Dans une vidéo postée sur Youtube le 6 juillet, le PDG de Kaseya Fred Voccola a déclaré que l’attaque par ransomware avait « un impact limité, avec seulement environ 50 des plus de 35 000 clients de Kaseya ayant été piratés ».
« Bien que chaque client touché soit un de trop, l’impact de cette attaque hautement sophistiquée s’est avéré, heureusement, largement surestimé », a déclaré Voccola.
La vulnérabilité zero-day qui a conduit à la rançon des clients de Kaseya (et des clients de ces clients) a été découverte et signalée à Kaseya par Wietse Boonstrachercheur au Institut néerlandais pour la divulgation des vulnérabilités (DIVD).
Dans un article de blog du 4 juilletDIVD Victor Gevers a écrit que Kaseya était « très coopératif » et « a posé les bonnes questions ».
« De plus, des correctifs partiels ont été partagés avec nous pour valider leur efficacité », a écrit Gevers. « Pendant tout le processus, Kaseya a montré qu’il était prêt à déployer le maximum d’efforts et d’initiative dans cette affaire à la fois pour résoudre ce problème et pour que ses clients soient corrigés. Ils ont montré un véritable engagement à faire ce qu’il fallait.
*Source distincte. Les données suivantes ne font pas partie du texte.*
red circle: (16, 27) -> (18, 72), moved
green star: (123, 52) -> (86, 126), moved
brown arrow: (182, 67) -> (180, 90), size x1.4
Malheureusement, nous avons été battus par REvil dans le sprint final, car ils pouvaient exploiter les vulnérabilités avant même que les clients ne puissent les corriger.
Pourtant, Kaseya n’a pas encore publié de correctif officiel pour la faille signalée par Boonstra en avril. Kaseya dit aux clients le 7 juillet qu’il travaillait « toute la nuit » pour publier une mise à jour.
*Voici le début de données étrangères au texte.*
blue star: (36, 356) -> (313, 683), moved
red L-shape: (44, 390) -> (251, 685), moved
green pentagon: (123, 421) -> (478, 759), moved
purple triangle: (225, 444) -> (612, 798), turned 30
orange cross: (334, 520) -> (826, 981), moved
Gevers a déclaré que la vulnérabilité de Kaseya avait été découverte dans le cadre d’un effort plus large de la DIVD pour rechercher de graves failles dans un large éventail d’outils de gestion de réseau à distance.
« Nous nous concentrons sur ces types de produits car nous avons repéré une tendance selon laquelle de plus en plus de produits utilisés pour assurer la sécurité des réseaux présentent des faiblesses structurelles », a-t-il écrit.